The measure of whether Gen Re’s underwriting partnership with TransRe is a success will be whether the arrangement lasts longer than the initial five-year agreement, the latter’s president and chief executive believes.
News of the deal, under which TransRe will be the exclusive underwriting manager for Gen Re’s US and Canadian property and casualty treaty reinsurance business, first came to light in July.
“We are combining the strengths, capacity, and reputations of two outstanding organisations to enable improved panel diversification and creditworthiness with one-stop seamless service,” Sapnar said at the time of the launch.
The arrangement provides brokers and intermediaries access to Gen Re's traditionally direct-only capacity through a new underwriting platform that will be fully managed by TransRe, with the deal initially lasting for five years.

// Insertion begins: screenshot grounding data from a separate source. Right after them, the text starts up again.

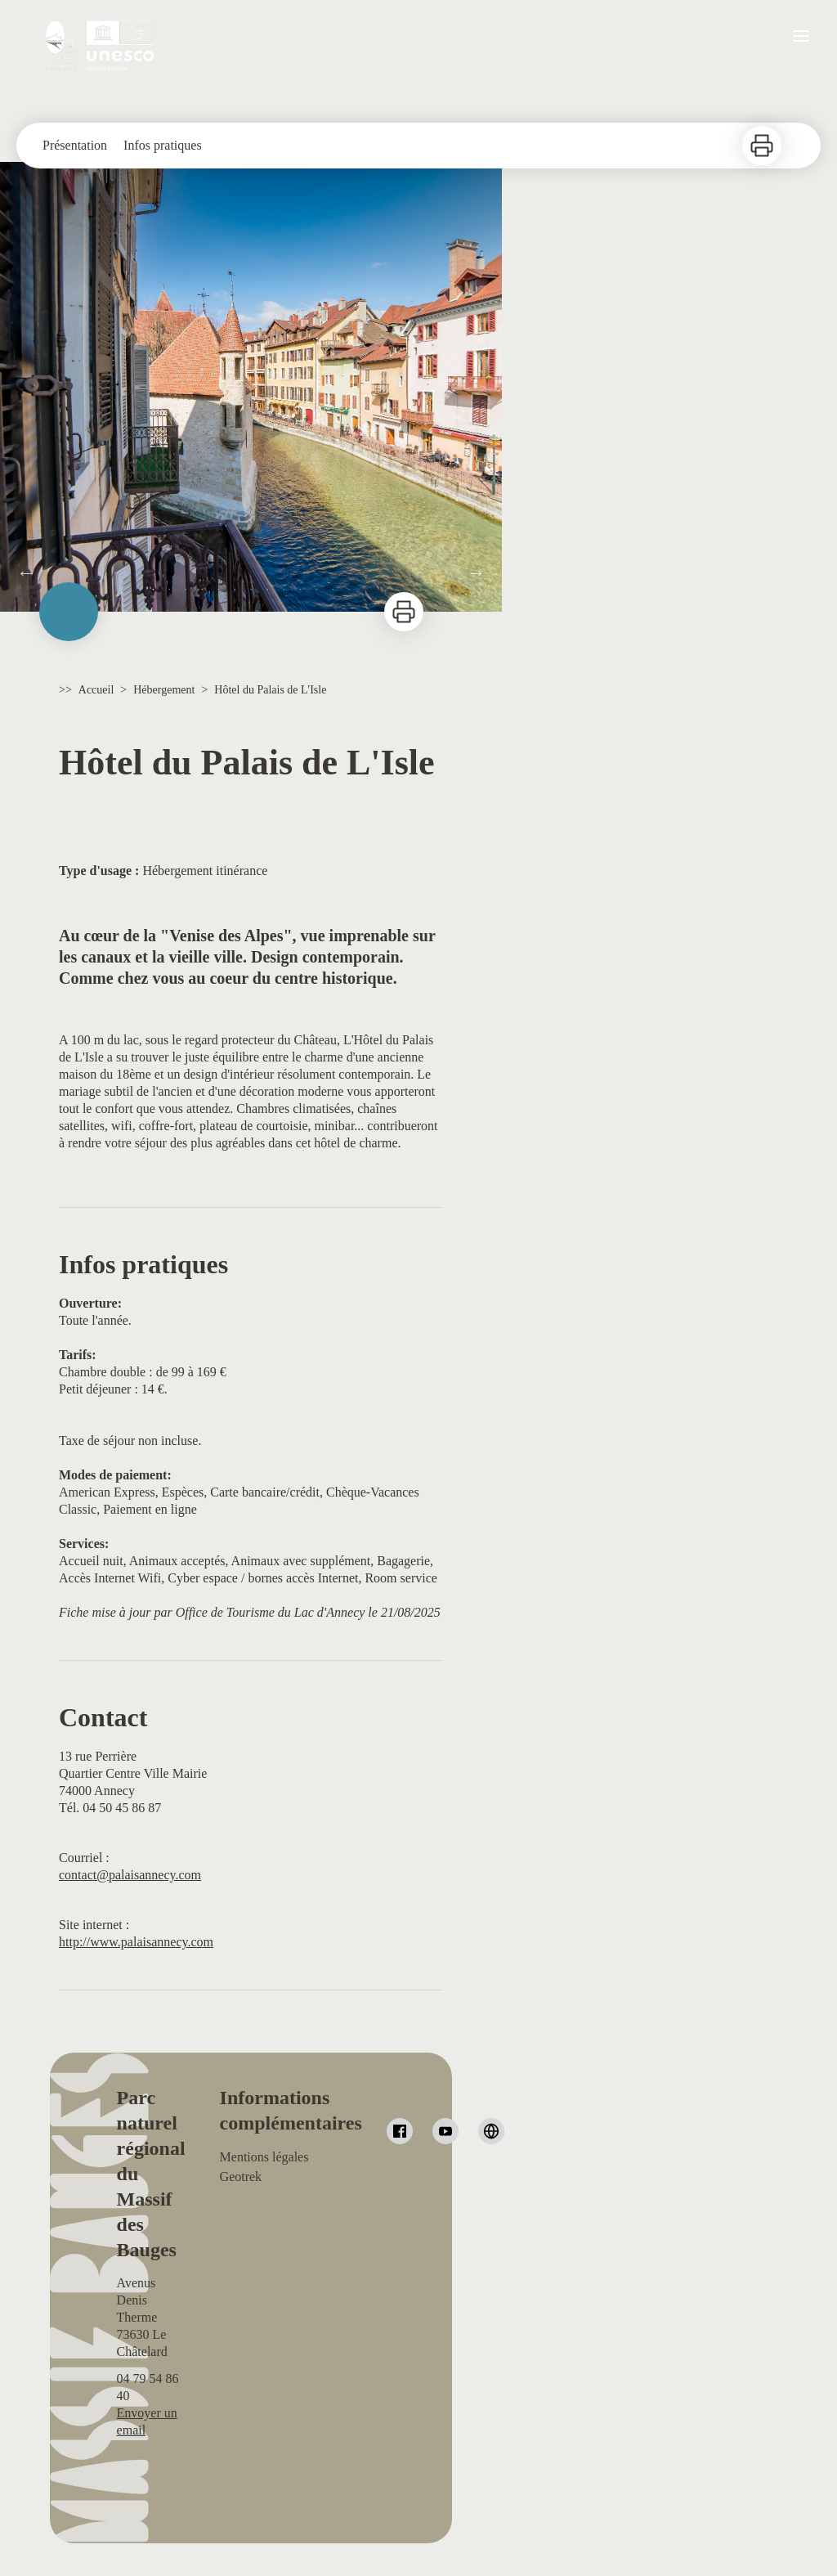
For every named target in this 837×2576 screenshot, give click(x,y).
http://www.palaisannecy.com (136, 1942)
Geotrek (241, 2176)
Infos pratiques (162, 145)
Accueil (96, 690)
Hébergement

By using TransRe's underwriting, claims and broking abilities across the two companies, the new platform is intended to bring enhanced solutions to the reinsurance market including broader capacity and line size.
“Our judgement of success will be whether we’re still trading in more than five years,” Mike Sapnar, TransRe’s president and CEO, told Reactions.
Sapnar explained that the platform came about after discussions with GenRe about accessing the broker market. Berkshire Hathaway subsidiary Gen Re has, in the past, only accessed business directly.
“As much as 85% of US reinsurance business is placed through brokers, and while GenRe has typically stayed true to its direct distribution, we worked out how they could access the broker market in a cost efficient way and create a portfolio that was attractive to them,” said Sapnar.
“This arrangement doesn’t require them to buy a broker market reinsurer, it doesn’t require them to change their culture from their direct underwriters and it doesn’t require them to hire people, so it’s a very low cost investment for them, and so it made a lot of sense.”
As Kenneth Brandt, president for North America at TransRe, explained, the Gen Re partnership “doesn’t require us to do anything”, and as such, the opportunity to significantly increase his firm’s capacity with minimal fuss was an attractive offer, especially as the company’s culture or risk appetite remains the same as before.
“Whatever our underwriting and risk philosophies were before the deal, they carry on after - none of that changes,” Brandt said.
“We compete with European reinsurers that are a lot larger than us, and while we weren’t concerned about our scale, the ability to effectively grow our capacity without having to worry about integration risk or anything like that was very attractive,” Sapnar added.